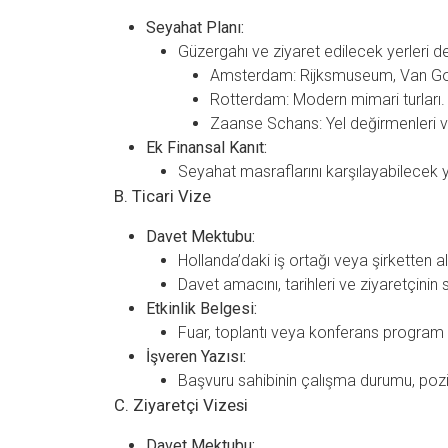
Seyahat Planı:
Güzergahı ve ziyaret edilecek yerleri det
Amsterdam: Rijksmuseum, Van Gog
Rotterdam: Modern mimari turları.
Zaanse Schans: Yel değirmenleri v
Ek Finansal Kanıt:
Seyahat masraflarını karşılayabilecek y
B. Ticari Vize
Davet Mektubu:
Hollanda’daki iş ortağı veya şirketten 
Davet amacını, tarihleri ve ziyaretçinin s
Etkinlik Belgesi:
Fuar, toplantı veya konferans program 
İşveren Yazısı:
Başvuru sahibinin çalışma durumu, po
C. Ziyaretçi Vizesi
Davet Mektubu:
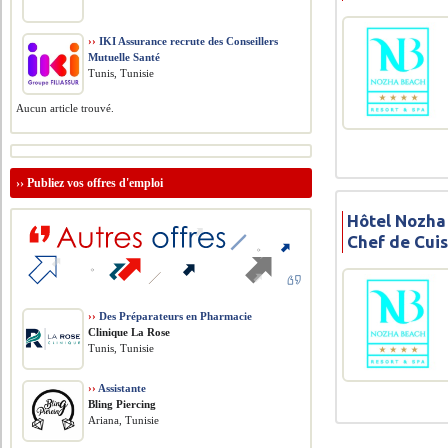
››
IKI Assurance recrute des Conseillers
Mutuelle Santé
Tunis, Tunisie
Aucun article trouvé.
››
Publiez vos offres d'emploi
Hôtel Nozha
Chef de Cui
››
Des Préparateurs en Pharmacie
Clinique La Rose
Tunis, Tunisie
››
Assistante
Bling Piercing
Ariana, Tunisie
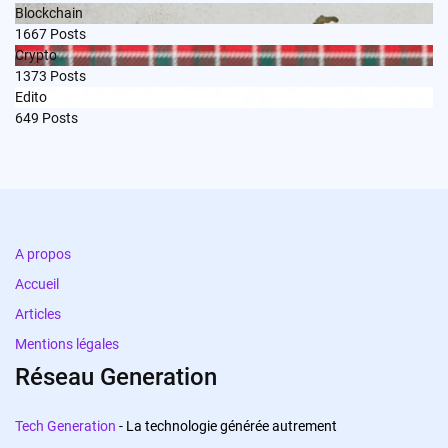
Blockchain
1667
Posts
Crypto
1373
Posts
Edito
649
Posts
A propos
Accueil
Articles
Mentions légales
Réseau Generation
Tech Generation
- La technologie générée autrement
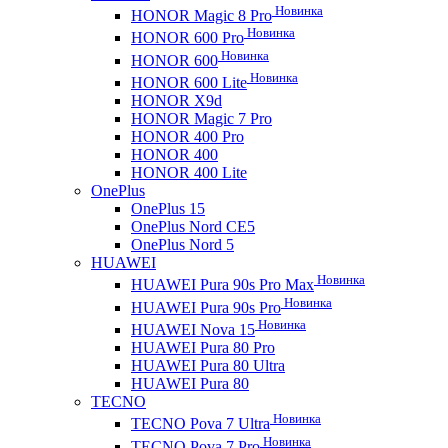
Новинка
HONOR Magic 8 Pro
Новинка
HONOR 600 Pro
Новинка
HONOR 600
Новинка
HONOR 600 Lite
HONOR X9d
HONOR Magic 7 Pro
HONOR 400 Pro
HONOR 400
HONOR 400 Lite
OnePlus
OnePlus 15
OnePlus Nord CE5
OnePlus Nord 5
HUAWEI
Новинка
HUAWEI Pura 90s Pro Max
Новинка
HUAWEI Pura 90s Pro
Новинка
HUAWEI Nova 15
HUAWEI Pura 80 Pro
HUAWEI Pura 80 Ultra
HUAWEI Pura 80
TECNO
Новинка
TECNO Pova 7 Ultra
Новинка
TECNO Pova 7 Pro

THE TASK: Everything in the records above should be printed again exactly, except the pictures.

RESULT OF THIS TASK:
Seyahat Planı:
Güzergahı ve ziyaret edilecek yerleri det
Amsterdam: Rijksmuseum, Van Gog
Rotterdam: Modern mimari turları.
Zaanse Schans: Yel değirmenleri v
Ek Finansal Kanıt:
Seyahat masraflarını karşılayabilecek y
B. Ticari Vize
Davet Mektubu:
Hollanda’daki iş ortağı veya şirketten 
Davet amacını, tarihleri ve ziyaretçinin s
Etkinlik Belgesi:
Fuar, toplantı veya konferans program 
İşveren Yazısı:
Başvuru sahibinin çalışma durumu, po
C. Ziyaretçi Vizesi
Davet Mektubu:
››
IKI Assurance recrute des Conseillers
Mutuelle Santé
Tunis, Tunisie
Aucun article trouvé.
››
Publiez vos offres d'emploi
Hôtel Nozha
Chef de Cui
››
Des Préparateurs en Pharmacie
Clinique La Rose
Tunis, Tunisie
››
Assistante
Bling Piercing
Ariana, Tunisie
Blockchain
1667
Posts
Crypto
1373
Posts
Edito
649
Posts
A propos
Accueil
Articles
Mentions légales
Réseau Generation
Tech Generation
- La technologie générée autrement
Новинка
HONOR Magic 8 Pro
Новинка
HONOR 600 Pro
Новинка
HONOR 600
Новинка
HONOR 600 Lite
HONOR X9d
HONOR Magic 7 Pro
HONOR 400 Pro
HONOR 400
HONOR 400 Lite
OnePlus
OnePlus 15
OnePlus Nord CE5
OnePlus Nord 5
HUAWEI
Новинка
HUAWEI Pura 90s Pro Max
Новинка
HUAWEI Pura 90s Pro
Новинка
HUAWEI Nova 15
HUAWEI Pura 80 Pro
HUAWEI Pura 80 Ultra
HUAWEI Pura 80
TECNO
Новинка
TECNO Pova 7 Ultra
Новинка
TECNO Pova 7 Pro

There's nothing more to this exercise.